A national magazine interviewed the pastor of a historic Baptist church, once known for its biblical orthodoxy and worldwide evangelistic impact recently. He was asked about the drastic changes that had taken place relative to the church’s worship and the direction of its ministry. The pastor’s printed comments included these words: “We don’t do a lot of the God stuff around here in our services anymore.” In truth this could be said now about ministries all across our nation. The “God stuff” has been minimized and the “man stuff” has been magnified. This is typical of a religious pragmatism that leads to rank paganism operating at one level or another behind some form of loose fitting “Christian” window dressing.


But, it needs to be pointed out that religious pragmatism isn’t limited to liberals and modernists in the ministry. Neither do liberal or contemporary churches hold a monopoly on the willingness to operate, to one degree or another, according to the spirit and dictates of pragmatism. They aren’t the only ones who appear to have an affinity for, and adeptness at, justifying and rationalizing positions for which there is no biblical justification or rationale.


Suppression and skewing of truth concerning practical sanctification is becoming more and more common among churches and pastors that would identify as themselves as “conservative,” “fundamental,” “traditional,” “old-fashioned, etc. This was illustrated recently by one such pastor who posted an article online that began with the words, “I know that the Bible specifically speaks against this but … “ He then proceeded to explain why the thing “the Bible specifically speaks against,” should, for the sake of expediency and because of extenuating circumstances, be supported. Sadly, a number of “fundamental,” Bible believing and preaching” pastors indicated online their support of this man’s position.

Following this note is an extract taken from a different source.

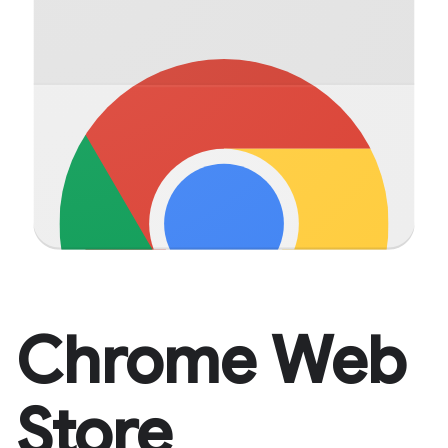
Chrome Web
Store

And so, what God said concerning His ancient people in the spiritually dark days of the prophet Hosea is applicable today where the truth concerning practical, progressive sanctification is concerned. God said, “My people are destroyed for lack of knowledge.” (Hos. 4:6).


Preaching, teaching and practice relative to personal holiness and non-conformity to the world isn’t something that should be cancelled out by pastors and churches. It is something that should be coveted by pastors and churches. The doctrine of person, practical and progressive holiness isn’t something that needs to be downplayed and rejected; its something that needs to be desired and revived.